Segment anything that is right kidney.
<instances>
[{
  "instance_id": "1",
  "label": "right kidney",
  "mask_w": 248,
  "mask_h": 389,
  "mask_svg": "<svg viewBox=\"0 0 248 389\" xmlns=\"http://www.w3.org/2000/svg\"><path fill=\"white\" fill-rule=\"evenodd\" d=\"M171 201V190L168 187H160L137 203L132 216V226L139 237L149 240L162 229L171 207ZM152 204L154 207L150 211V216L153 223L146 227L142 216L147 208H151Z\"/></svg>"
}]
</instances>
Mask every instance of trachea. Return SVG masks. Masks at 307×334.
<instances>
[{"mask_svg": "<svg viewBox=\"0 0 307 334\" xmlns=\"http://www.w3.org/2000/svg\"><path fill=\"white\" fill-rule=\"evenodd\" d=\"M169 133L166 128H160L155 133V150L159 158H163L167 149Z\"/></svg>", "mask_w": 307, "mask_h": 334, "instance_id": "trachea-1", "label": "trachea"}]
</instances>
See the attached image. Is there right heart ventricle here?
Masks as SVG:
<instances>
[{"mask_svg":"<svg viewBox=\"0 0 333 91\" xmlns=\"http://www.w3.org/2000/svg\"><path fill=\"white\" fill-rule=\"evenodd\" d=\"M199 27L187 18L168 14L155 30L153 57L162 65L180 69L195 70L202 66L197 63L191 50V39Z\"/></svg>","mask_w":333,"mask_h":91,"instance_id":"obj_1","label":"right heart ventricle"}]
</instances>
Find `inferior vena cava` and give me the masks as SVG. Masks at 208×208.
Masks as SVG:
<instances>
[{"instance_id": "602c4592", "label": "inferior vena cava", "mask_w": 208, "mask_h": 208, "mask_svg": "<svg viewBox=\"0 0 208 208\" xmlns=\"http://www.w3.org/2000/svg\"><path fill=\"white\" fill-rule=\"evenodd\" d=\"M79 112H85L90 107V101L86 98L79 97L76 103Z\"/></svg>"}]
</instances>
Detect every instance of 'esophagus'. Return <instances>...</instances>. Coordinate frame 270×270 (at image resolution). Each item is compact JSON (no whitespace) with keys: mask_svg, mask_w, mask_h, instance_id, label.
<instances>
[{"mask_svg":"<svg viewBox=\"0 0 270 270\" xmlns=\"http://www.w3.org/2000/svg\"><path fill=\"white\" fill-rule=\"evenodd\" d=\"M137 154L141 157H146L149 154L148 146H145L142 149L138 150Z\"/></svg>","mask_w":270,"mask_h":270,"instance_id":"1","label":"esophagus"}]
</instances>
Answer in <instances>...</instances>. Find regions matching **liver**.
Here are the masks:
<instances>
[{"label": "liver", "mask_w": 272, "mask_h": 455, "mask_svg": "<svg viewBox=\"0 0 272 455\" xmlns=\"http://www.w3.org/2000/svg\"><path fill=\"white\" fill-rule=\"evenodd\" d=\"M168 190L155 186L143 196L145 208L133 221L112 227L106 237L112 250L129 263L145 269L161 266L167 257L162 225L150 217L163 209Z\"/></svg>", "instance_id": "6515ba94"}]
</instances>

The task:
Restate the material exactly, from its opening line to its closing one.

Result below:
Segment anything that is right kidney.
<instances>
[{
  "instance_id": "1",
  "label": "right kidney",
  "mask_w": 248,
  "mask_h": 389,
  "mask_svg": "<svg viewBox=\"0 0 248 389\" xmlns=\"http://www.w3.org/2000/svg\"><path fill=\"white\" fill-rule=\"evenodd\" d=\"M171 201V190L168 187H160L137 203L132 216V226L139 237L149 240L162 229L171 207ZM152 204L154 207L150 211V216L153 223L146 227L142 216L147 208H151Z\"/></svg>"
}]
</instances>
Mask every instance of trachea. Return SVG masks. Masks at 307×334.
<instances>
[{"mask_svg": "<svg viewBox=\"0 0 307 334\" xmlns=\"http://www.w3.org/2000/svg\"><path fill=\"white\" fill-rule=\"evenodd\" d=\"M169 133L166 128H160L155 133V150L159 158H163L167 149Z\"/></svg>", "mask_w": 307, "mask_h": 334, "instance_id": "trachea-1", "label": "trachea"}]
</instances>
See the attached image. Is there right heart ventricle here?
Masks as SVG:
<instances>
[{"mask_svg":"<svg viewBox=\"0 0 333 91\" xmlns=\"http://www.w3.org/2000/svg\"><path fill=\"white\" fill-rule=\"evenodd\" d=\"M199 27L187 18L168 14L155 30L153 57L162 65L180 69L195 70L202 66L197 63L191 50V39Z\"/></svg>","mask_w":333,"mask_h":91,"instance_id":"obj_1","label":"right heart ventricle"}]
</instances>
Find `inferior vena cava` and give me the masks as SVG. Masks at 208×208.
Masks as SVG:
<instances>
[{"instance_id": "602c4592", "label": "inferior vena cava", "mask_w": 208, "mask_h": 208, "mask_svg": "<svg viewBox=\"0 0 208 208\" xmlns=\"http://www.w3.org/2000/svg\"><path fill=\"white\" fill-rule=\"evenodd\" d=\"M79 112H85L90 107V101L86 98L79 97L76 103Z\"/></svg>"}]
</instances>
Detect every instance of 'esophagus'. Return <instances>...</instances>. Coordinate frame 270×270 (at image resolution). Each item is compact JSON (no whitespace) with keys: mask_svg, mask_w, mask_h, instance_id, label.
<instances>
[{"mask_svg":"<svg viewBox=\"0 0 270 270\" xmlns=\"http://www.w3.org/2000/svg\"><path fill=\"white\" fill-rule=\"evenodd\" d=\"M137 154L141 157H146L149 154L148 146H145L142 149L138 150Z\"/></svg>","mask_w":270,"mask_h":270,"instance_id":"1","label":"esophagus"}]
</instances>
Answer in <instances>...</instances>. Find regions matching **liver**.
Here are the masks:
<instances>
[{"label": "liver", "mask_w": 272, "mask_h": 455, "mask_svg": "<svg viewBox=\"0 0 272 455\" xmlns=\"http://www.w3.org/2000/svg\"><path fill=\"white\" fill-rule=\"evenodd\" d=\"M168 190L155 186L143 196L145 208L133 221L112 227L106 237L112 250L129 263L145 269L161 266L167 257L162 225L150 217L163 209Z\"/></svg>", "instance_id": "6515ba94"}]
</instances>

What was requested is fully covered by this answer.